Instructions to follow — As you print the data below, keep every line exactly as it is and leave the images behind.

Dataset items:

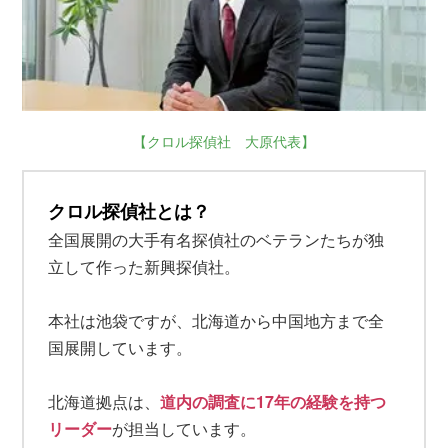
【クロル探偵社 大原代表】
クロル探偵社とは？
全国展開の大手有名探偵社のベテランたちが独
立して作った新興探偵社。
本社は池袋ですが、北海道から中国地方まで全
国展開しています。
北海道拠点は、
道内の調査に17年の経験を持つ
リーダー
が担当しています。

Exercise output —
【クロル探偵社 大原代表】
クロル探偵社とは？
全国展開の大手有名探偵社のベテランたちが独
立して作った新興探偵社。
本社は池袋ですが、北海道から中国地方まで全
国展開しています。
北海道拠点は、
道内の調査に17年の経験を持つ
リーダー
が担当しています。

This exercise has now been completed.